Content starts
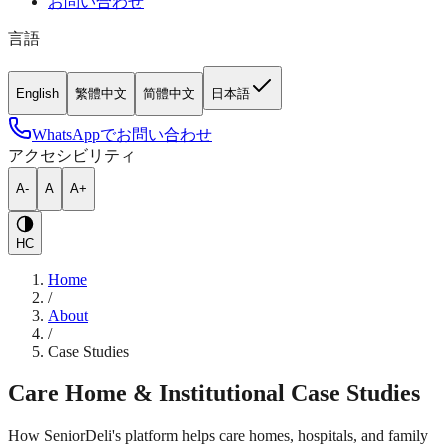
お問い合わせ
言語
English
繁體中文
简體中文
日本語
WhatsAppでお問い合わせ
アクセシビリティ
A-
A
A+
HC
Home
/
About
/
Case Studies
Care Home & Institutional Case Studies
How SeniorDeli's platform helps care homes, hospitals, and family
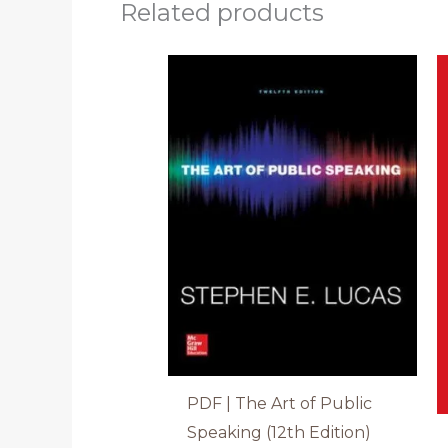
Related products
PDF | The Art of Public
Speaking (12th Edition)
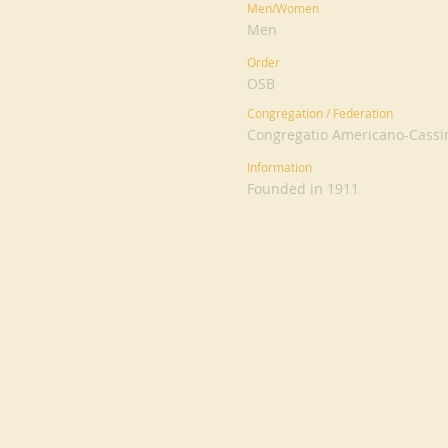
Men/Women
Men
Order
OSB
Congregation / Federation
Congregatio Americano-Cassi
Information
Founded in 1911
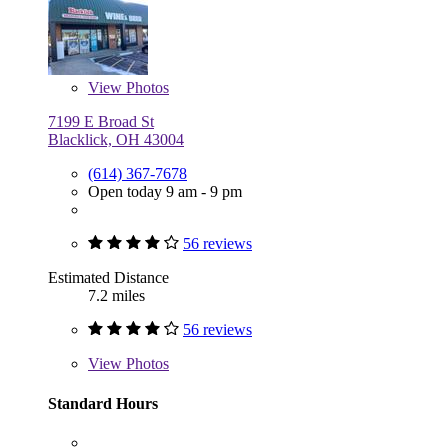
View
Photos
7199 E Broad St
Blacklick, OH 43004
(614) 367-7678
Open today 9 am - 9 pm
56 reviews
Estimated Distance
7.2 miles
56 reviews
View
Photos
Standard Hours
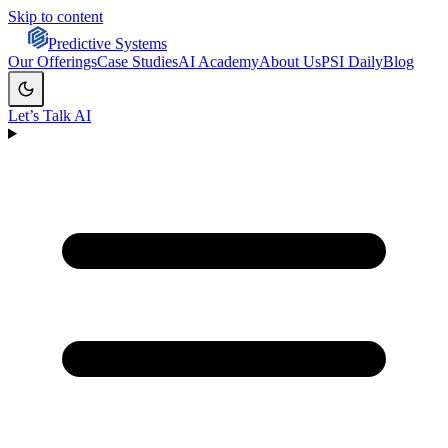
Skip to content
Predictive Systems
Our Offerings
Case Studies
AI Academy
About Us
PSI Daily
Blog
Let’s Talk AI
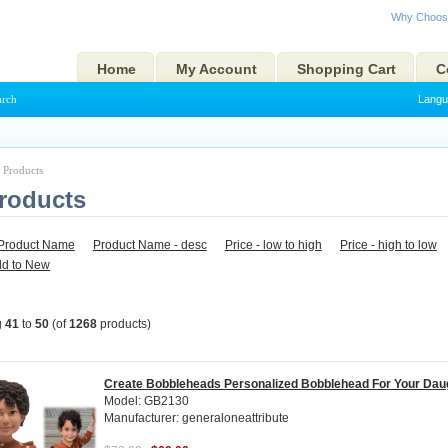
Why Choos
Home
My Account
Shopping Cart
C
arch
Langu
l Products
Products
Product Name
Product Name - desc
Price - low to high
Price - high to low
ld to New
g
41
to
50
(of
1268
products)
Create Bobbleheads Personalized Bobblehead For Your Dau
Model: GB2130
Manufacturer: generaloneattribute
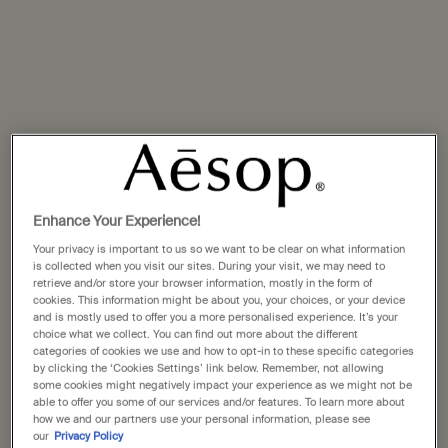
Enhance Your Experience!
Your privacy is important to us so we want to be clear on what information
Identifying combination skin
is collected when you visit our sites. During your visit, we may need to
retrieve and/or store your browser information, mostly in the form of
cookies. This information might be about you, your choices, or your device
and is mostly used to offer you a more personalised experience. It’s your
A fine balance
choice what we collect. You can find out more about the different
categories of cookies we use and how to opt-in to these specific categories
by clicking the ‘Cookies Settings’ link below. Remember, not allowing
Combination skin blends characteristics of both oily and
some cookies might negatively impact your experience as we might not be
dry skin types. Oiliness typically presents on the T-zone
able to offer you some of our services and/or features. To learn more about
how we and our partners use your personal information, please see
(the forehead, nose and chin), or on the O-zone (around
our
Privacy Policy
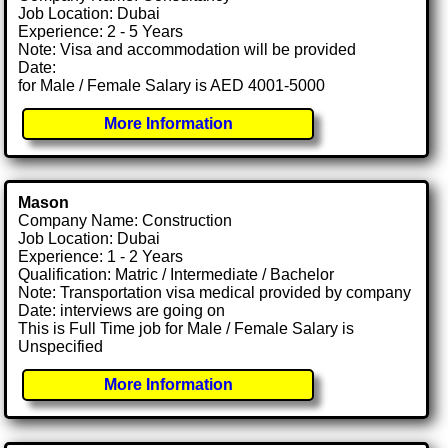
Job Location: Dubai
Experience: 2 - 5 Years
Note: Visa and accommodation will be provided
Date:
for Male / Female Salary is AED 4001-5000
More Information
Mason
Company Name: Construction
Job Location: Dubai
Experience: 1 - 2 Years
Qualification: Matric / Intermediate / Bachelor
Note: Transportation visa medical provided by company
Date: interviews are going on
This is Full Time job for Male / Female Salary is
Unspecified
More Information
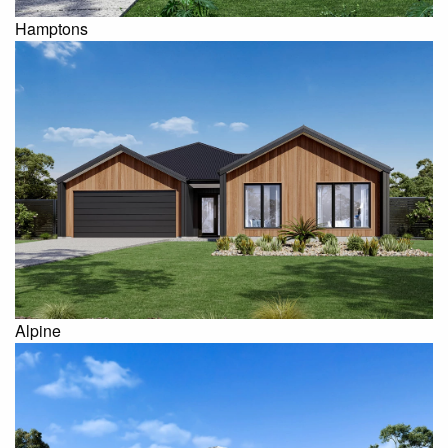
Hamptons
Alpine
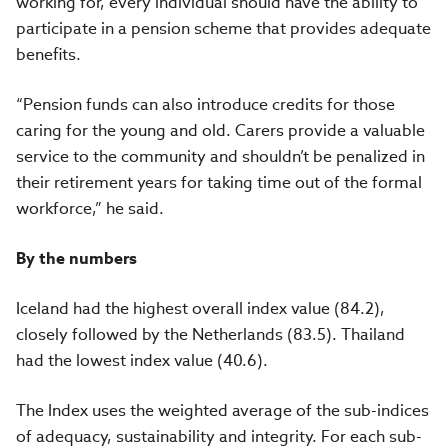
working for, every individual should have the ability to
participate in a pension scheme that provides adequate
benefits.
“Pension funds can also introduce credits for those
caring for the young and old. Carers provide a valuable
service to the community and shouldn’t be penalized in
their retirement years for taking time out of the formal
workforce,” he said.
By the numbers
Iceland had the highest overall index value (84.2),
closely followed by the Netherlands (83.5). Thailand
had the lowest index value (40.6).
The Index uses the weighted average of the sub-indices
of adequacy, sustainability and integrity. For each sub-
Content ends
# WHAT THE TASK ASKS
None of the pictures should be copied, but every record above must be restated in full.

# RESULT OF THIS TASK
お問い合わせ
言語
English
繁體中文
简體中文
日本語
WhatsAppでお問い合わせ
アクセシビリティ
A-
A
A+
HC
Home
/
About
/
Case Studies
Care Home & Institutional Case Studies
How SeniorDeli's platform helps care homes, hospitals, and family
Related products
PDF | The Art of Public
Speaking (12th Edition)
Men/Women
Men
Order
OSB
Congregation / Federation
Congregatio Americano-Cassi
Information
Founded in 1911
View
Photos
7199 E Broad St
Blacklick, OH 43004
(614) 367-7678
Open today 9 am - 9 pm
56 reviews
Estimated Distance
7.2 miles
56 reviews
View
Photos
Standard Hours
Skip to content
Predictive Systems
Our Offerings
Case Studies
AI Academy
About Us
PSI Daily
Blog
Let’s Talk AI
Why Choos
Home
My Account
Shopping Cart
C
arch
Langu
l Products
Products
Product Name
Product Name - desc
Price - low to high
Price - high to low
ld to New
g
41
to
50
(of
1268
products)
Create Bobbleheads Personalized Bobblehead For Your Dau
Model: GB2130
Manufacturer: generaloneattribute
Enhance Your Experience!
Your privacy is important to us so we want to be clear on what information
Identifying combination skin
is collected when you visit our sites. During your visit, we may need to
retrieve and/or store your browser information, mostly in the form of
cookies. This information might be about you, your choices, or your device
and is mostly used to offer you a more personalised experience. It’s your
A fine balance
choice what we collect. You can find out more about the different
categories of cookies we use and how to opt-in to these specific categories
by clicking the ‘Cookies Settings’ link below. Remember, not allowing
Combination skin blends characteristics of both oily and
some cookies might negatively impact your experience as we might not be
dry skin types. Oiliness typically presents on the T-zone
able to offer you some of our services and/or features. To learn more about
how we and our partners use your personal information, please see
(the forehead, nose and chin), or on the O-zone (around
our
Privacy Policy
Job Location: Dubai
Experience: 2 - 5 Years
Note: Visa and accommodation will be provided
Date:
for Male / Female Salary is AED 4001-5000
More Information
Mason
Company Name: Construction
Job Location: Dubai
Experience: 1 - 2 Years
Qualification: Matric / Intermediate / Bachelor
Note: Transportation visa medical provided by company
Date: interviews are going on
This is Full Time job for Male / Female Salary is
Unspecified
More Information
Hamptons
Alpine
working for, every individual should have the ability to
participate in a pension scheme that provides adequate
benefits.
“Pension funds can also introduce credits for those
caring for the young and old. Carers provide a valuable
service to the community and shouldn’t be penalized in
their retirement years for taking time out of the formal
workforce,” he said.
By the numbers
Iceland had the highest overall index value (84.2),
closely followed by the Netherlands (83.5). Thailand
had the lowest index value (40.6).
The Index uses the weighted average of the sub-indices
of adequacy, sustainability and integrity. For each sub-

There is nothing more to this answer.